The 2027 projections are based on early rate filings from 77 insurers across 16 states and Washington, D.C., and final rates will be determined later this summer. But the trend is clear and likely to persist, as the underlying conditions creating upward pressure show no signs of easing.

For many Americans, this represents a crisis of affordability. Those who qualify for remaining federal subsidies—limited to households earning up to 400 percent of the federal poverty level—may see their share of premiums remain relatively stable if Congress has extended the enhanced tax credits, but no permanent extension has been enacted. Those above this income threshold are facing premiums that are becoming unaffordable, with significant financial consequences.

The broader implications extend beyond individual wallets. If millions more people drop coverage in response to 2027 premium increases, the market could face what some economists warn might become a “death spiral,” where continued exodus of young and healthy people drives premiums even higher, prompting further departures. This would leave insurance increasingly expensive and less viable as a risk-pooling mechanism.

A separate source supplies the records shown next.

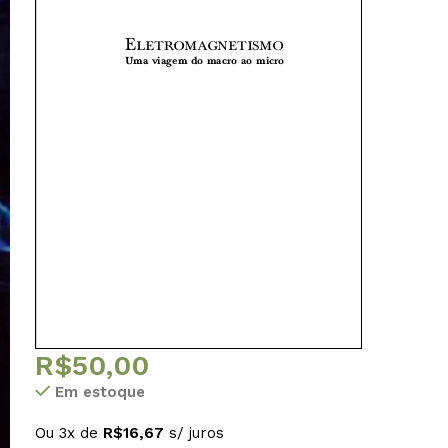
R$
50,00
Em estoque
Ou 3x de
R$
16,67
s/ juros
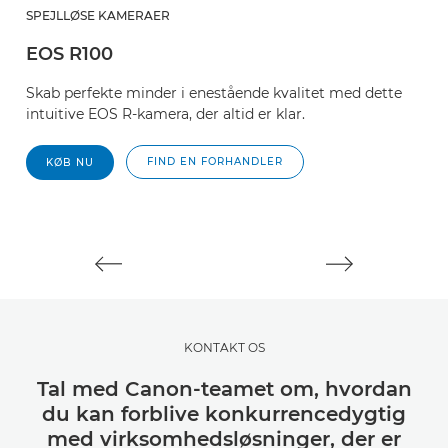
SPEJLLØSE KAMERAER
S
EOS R100
E
Skab perfekte minder i enestående kvalitet med dette
T
intuitive EOS R-kamera, der altid er klar.
m
o
FIND EN FORHANDLER
KØB NU
KONTAKT OS
Tal med Canon-teamet om, hvordan
du kan forblive konkurrencedygtig
med virksomhedsløsninger, der er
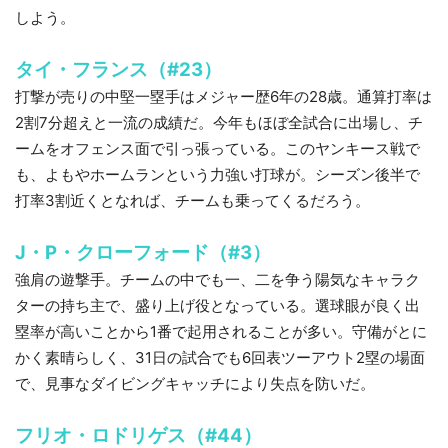
しよう。
タイ・フランス（#23）
打撃が売りの中堅一塁手はメジャー歴6年の28歳。通算打率は
2割7分超えと一流の成績だ。今年もほぼ全試合に出場し、チ
ームをオフェンス面で引っ張っている。このヤンキース戦で
も、よもやホームランという力強い打球が。シーズン後半で
打率3割近くとなれば、チームも乗ってくるだろう。
J・P・クローフォード（#3）
強肩の遊撃手。チームの中でも一、二を争う陽気なキャラク
ターの持ち主で、盛り上げ役となっている。選球眼が良く出
塁率が高いことから1番で起用されることが多い。守備がとに
かく素晴らしく、31日の試合でも6回表ツーアウト2塁の場面
で、見事なダイビングキャッチにより失点を防いだ。
フリオ・ロドリゲス（#44）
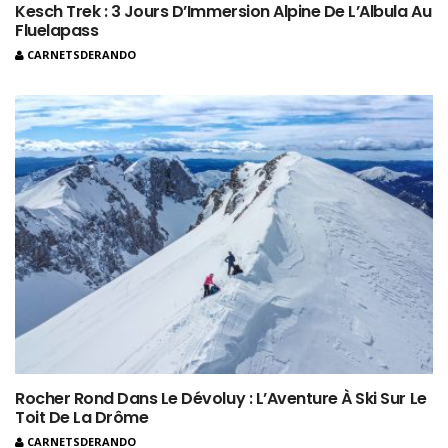
Kesch Trek : 3 Jours D’Immersion Alpine De L’Albula Au
Fluelapass
CARNETSDERANDO
Rocher Rond Dans Le Dévoluy : L’Aventure À Ski Sur Le
Toit De La Drôme
CARNETSDERANDO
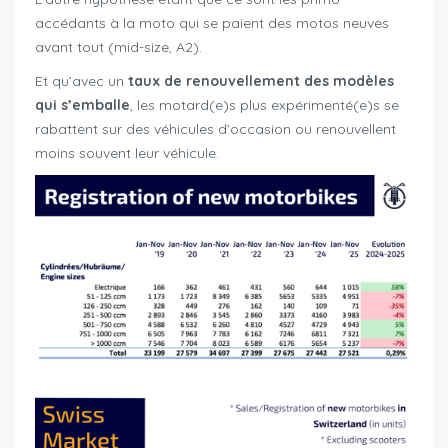
accédants à la moto qui se paient des motos neuves
avant tout (mid-size, A2).
Et qu’avec un
taux de renouvellement des modèles
qui s’emballe
, les motard(e)s plus expérimenté(e)s se
rabattent sur des véhicules d’occasion ou renouvellent
moins souvent leur véhicule.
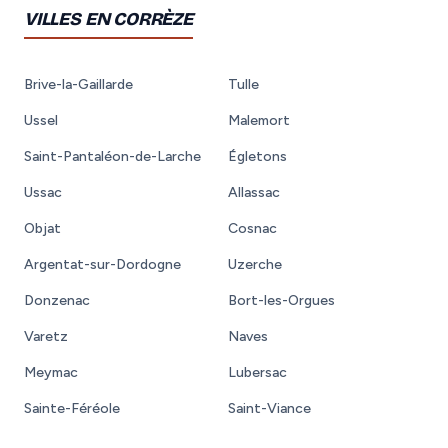
VILLES EN CORRÈZE
Brive-la-Gaillarde
Tulle
Ussel
Malemort
Saint-Pantaléon-de-Larche
Égletons
Ussac
Allassac
Objat
Cosnac
Argentat-sur-Dordogne
Uzerche
Donzenac
Bort-les-Orgues
Varetz
Naves
Meymac
Lubersac
Sainte-Féréole
Saint-Viance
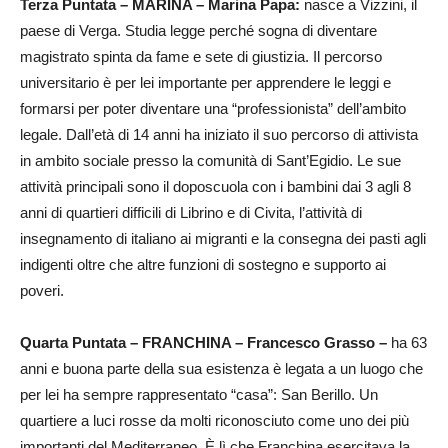
Terza Puntata – MARINA – Marina Papa:
nasce a Vizzini, il
paese di Verga. Studia legge perché sogna di diventare
magistrato spinta da fame e sete di giustizia. Il percorso
universitario è per lei importante per apprendere le leggi e
formarsi per poter diventare una “professionista” dell’ambito
legale. Dall’età di 14 anni ha iniziato il suo percorso di attivista
in ambito sociale presso la comunità di Sant’Egidio. Le sue
attività principali sono il doposcuola con i bambini dai 3 agli 8
anni di quartieri difficili di Librino e di Civita, l’attività di
insegnamento di italiano ai migranti e la consegna dei pasti agli
indigenti oltre che altre funzioni di sostegno e supporto ai
poveri.
Quarta Puntata – FRANCHINA – Francesco Grasso –
ha 63
anni e buona parte della sua esistenza è legata a un luogo che
per lei ha sempre rappresentato “casa”: San Berillo. Un
quartiere a luci rosse da molti riconosciuto come uno dei più
importanti del Mediterraneo. È lì che Franchina esercitava la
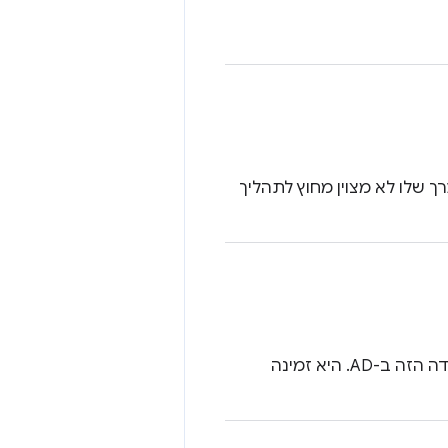
גילוי. הערך שלו לא מצוין מחוץ לתהליך
רמת ההספק המשודרת. השדה הזה זמין רק במכשירי LE שכוללים את השדה הזה ב-AD. היא זמינה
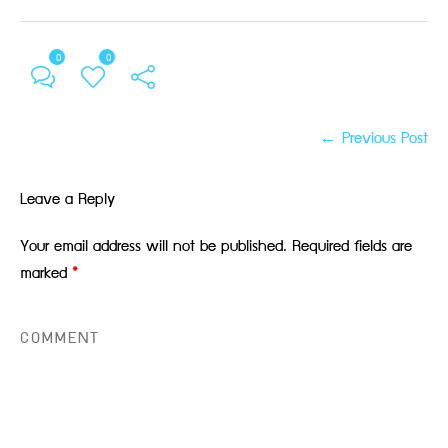
0
0
← Previous Post
Leave a Reply
Your email address will not be published.
Required fields are
marked
*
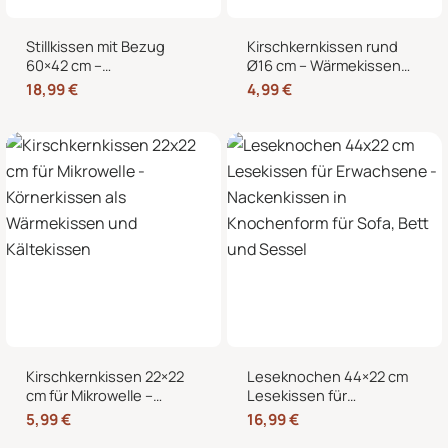
Stillkissen mit Bezug
Kirschkernkissen rund
60×42 cm –
Ø16 cm – Wärmekissen
Schwangerschaftskissen
und Kältekissen mit 100
18,99
€
4,99
€
& Seitenschläferkissen
% Kirschkernen für
mit abnehmbarem,
Nacken, Bauch und
waschbarem Bezug und
Hände
weicher Füllung
Kirschkernkissen 22×22
Leseknochen 44×22 cm
cm für Mikrowelle –
Lesekissen für
Körnerkissen als
Erwachsene –
5,99
€
16,99
€
Wärmekissen und
Nackenkissen in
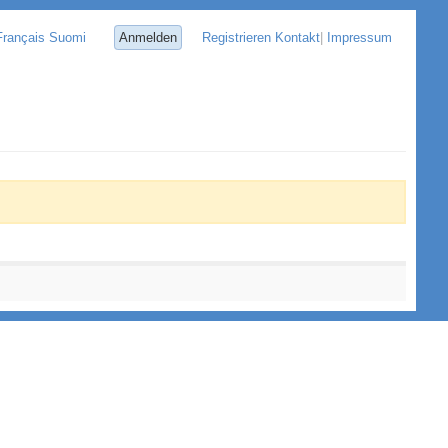
Français
Suomi
Anmelden
Registrieren
Kontakt
|
Impressum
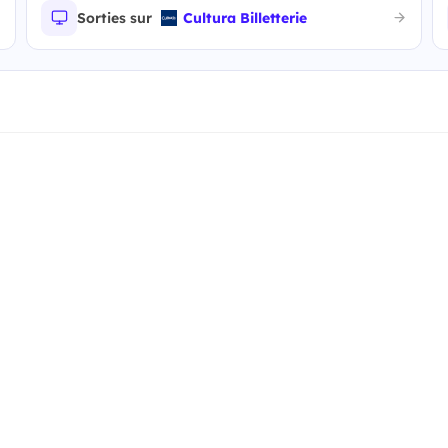
Sorties sur
Cultura Billetterie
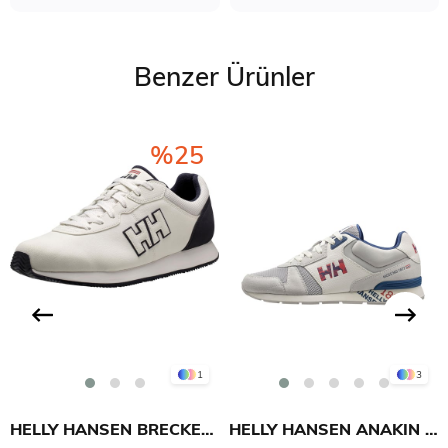
Benzer Ürünler
%25
1
3
HELLY HANSEN BRECKEN HERITAGE AYAKKABI
HELLY HANSEN ANAKIN LEATHER 2 AYAKKABI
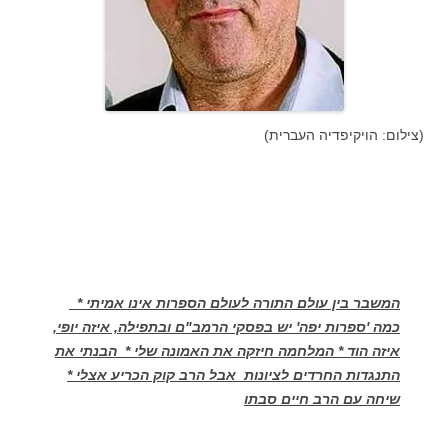
(צילום: הויקיפדיה העברית)
המשבר בין עולם התורה לעולם הספרות אינו אמיתי *
כמה 'ספרות יפה' יש בפסקי הרמב"ם ובתפילה, איזה יופי,
איזה הוד * המלחמה חיזקה את האמונה שלי * הבנתי את
התנגדות החרדים לציונות אבל הרב קוק הכריע אצלי *
שיחה עם הרב חיים סבתו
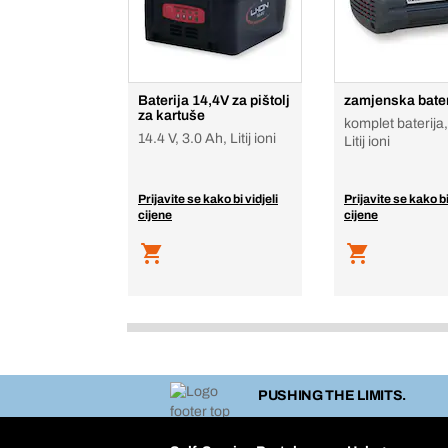
Baterija 14,4V za pištolj
zamjenska bater
za kartuše
komplet baterija,
14.4 V, 3.0 Ah, Litij ioni
Litij ioni
Prijavite se kako bi vidjeli
Prijavite se kako bi
cijene
cijene
PUSHING THE LIMITS.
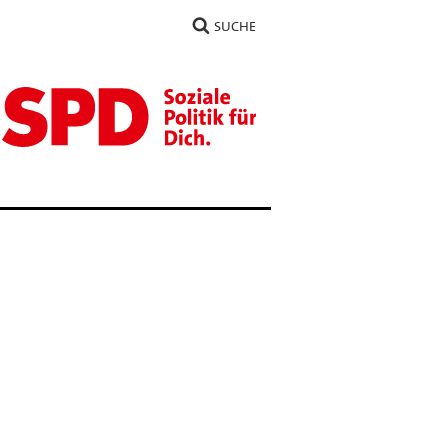
SUCHE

For a health insurance marketplace that had expanded to cover nearly 24 million people through the generosity of enhanced subsidies, the reversal has been swift and painful. Without congressional action to address the expiration of enhanced tax credits or a fundamental restructuring of how the marketplace operates, consumers should expect another year of significant premium increases in 2027 and diminished coverage options in their regions.